What this task involves: From the entries below, please output exactly the lines starting at the one containing "critico con la" and ending at the one containing "ed un uomo molto intelligente a cui va il mio", both included.

Transcribed page contents
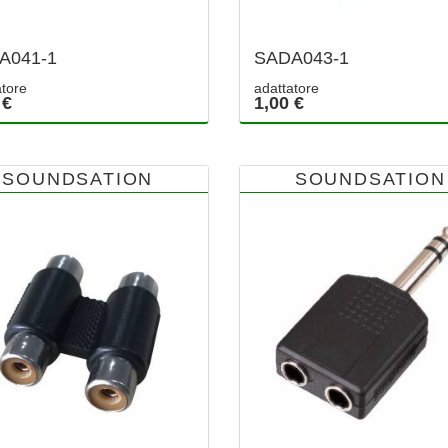
A041-1
SADA043-1
atore
adattatore
 €
1,00 €
SOUNDSATION
SOUNDSATION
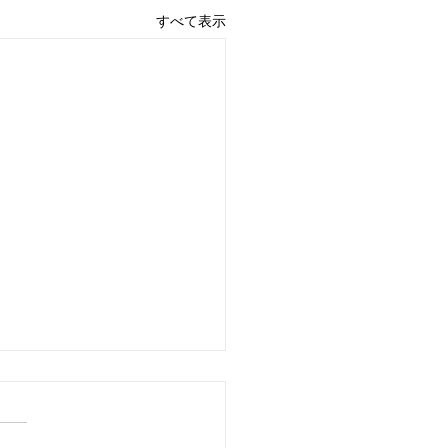
すべて表示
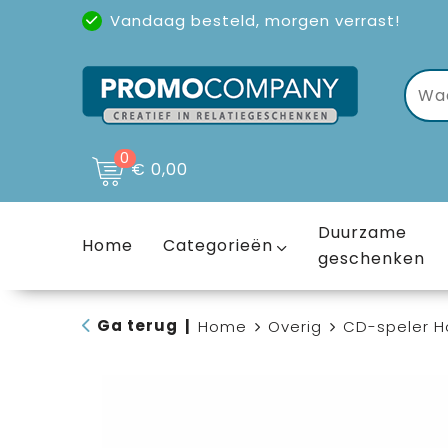
Vandaag besteld, morgen verrast!
Uitstekende reviews
(4,6/5)
0
€ 0,00
Duurzame
Home
Categorieën
geschenken
Ga terug
|
Home
Overig
CD-speler 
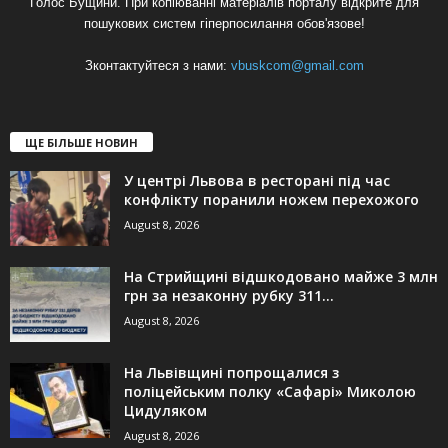
Голос Бущини. При копіюванні матеріалів порталу відкрите для
пошукових систем гіперпосилання обов'язове!
Зконтактуйтеся з нами:
vbuskcom@gmail.com
ЩЕ БІЛЬШЕ НОВИН
У центрі Львова в ресторані під час
конфлікту поранили ножем перехожого
August 8, 2026
На Стрийщині відшкодовано майже 3 млн
грн за незаконну рубку 311...
August 8, 2026
На Львівщині попрощалися з
поліцейським полку «Сафарі» Миколою
Цидуляком
August 8, 2026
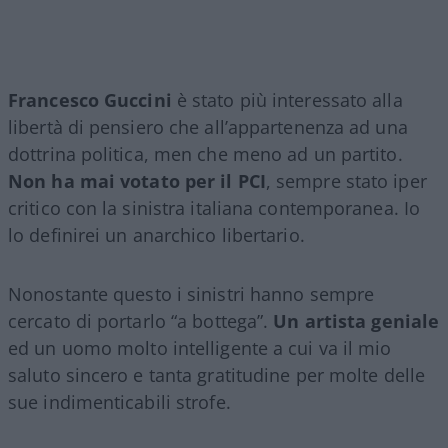
Francesco Guccini
è stato più interessato alla
libertà di pensiero che all’appartenenza ad una
dottrina politica, men che meno ad un partito.
Non ha mai votato per il PCI
, sempre stato iper
critico con la sinistra italiana contemporanea. Io
lo definirei un anarchico libertario.
Nonostante questo i sinistri hanno sempre
cercato di portarlo “a bottega”.
Un artista geniale
ed un uomo molto intelligente a cui va il mio
saluto sincero e tanta gratitudine per molte delle
sue indimenticabili strofe.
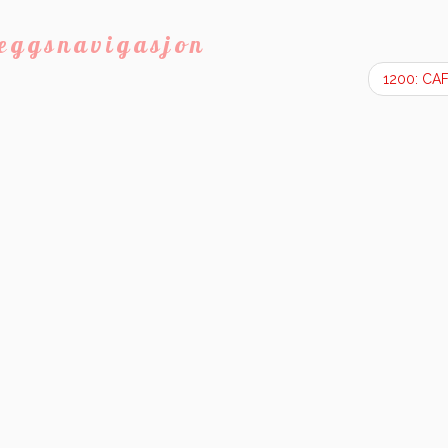
leggsnavigasjon
1200: CA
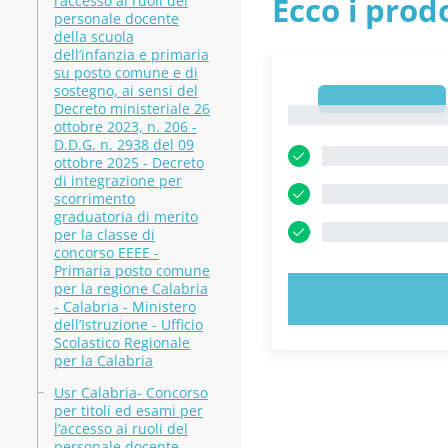
Ecco i prodo
l’accesso ai ruoli del
personale docente
della scuola
dell’infanzia e primaria
su posto comune e di
sostegno, ai sensi del
1
Decreto ministeriale 26
1
ottobre 2023, n. 206 -
D.D.G. n. 2938 del 09
ottobre 2025 - Decreto
di integrazione per
scorrimento
graduatoria di merito
per la classe di
concorso EEEE -
Primaria posto comune
per la regione Calabria
PROVA
- Calabria - Ministero
dell’Istruzione - Ufficio
Scolastico Regionale
per la Calabria
Usr Calabria- Concorso
per titoli ed esami per
l’accesso ai ruoli del
personale docente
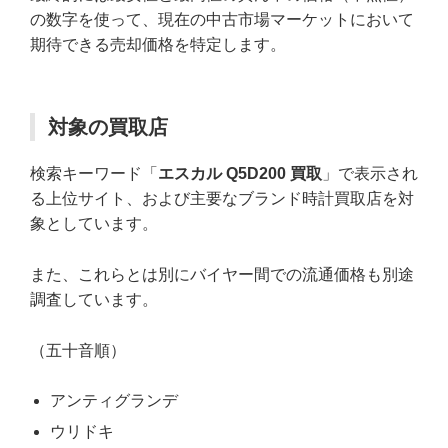
の数字を使って、現在の中古市場マーケットにおいて
期待できる売却価格を特定します。
対象の買取店
検索キーワード「
エスカル Q5D200 買取
」で表示され
る上位サイト、および主要なブランド時計買取店を対
象としています。
また、これらとは別にバイヤー間での流通価格も別途
調査しています。
（五十音順）
アンティグランデ
ウリドキ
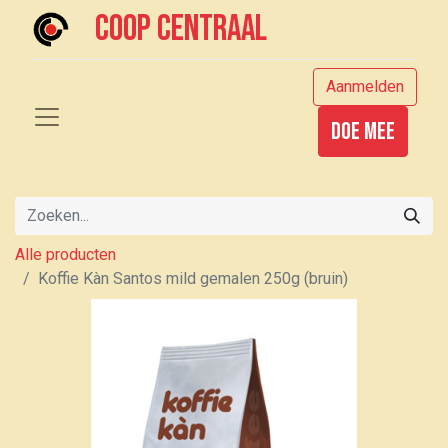
Coop centraal
Aanmelden
Doe mee
Alle producten
Koffie Kàn Santos mild gemalen 250g (bruin)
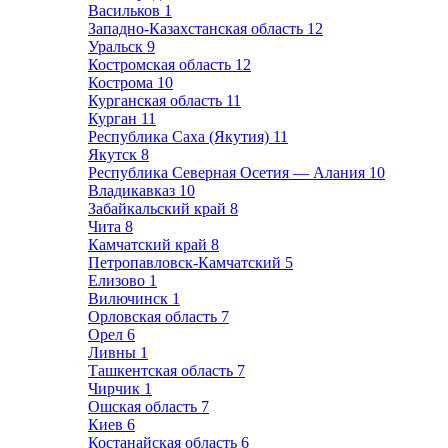
Васильков
1
Западно-Казахстанская область
12
Уральск
9
Костромская область
12
Кострома
10
Курганская область
11
Курган
11
Республика Саха (Якутия)
11
Якутск
8
Республика Северная Осетия — Алания
10
Владикавказ
10
Забайкальский край
8
Чита
8
Камчатский край
8
Петропавловск-Камчатский
5
Елизово
1
Вилючинск
1
Орловская область
7
Орел
6
Ливны
1
Ташкентская область
7
Чирчик
1
Ошская область
7
Киев
6
Костанайская область
6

Exercise answer:
critico con la sinistra italiana contemporanea. Io
lo definirei un anarchico libertario.
Nonostante questo i sinistri hanno sempre
cercato di portarlo “a bottega”.
Un artista geniale
ed un uomo molto intelligente a cui va il mio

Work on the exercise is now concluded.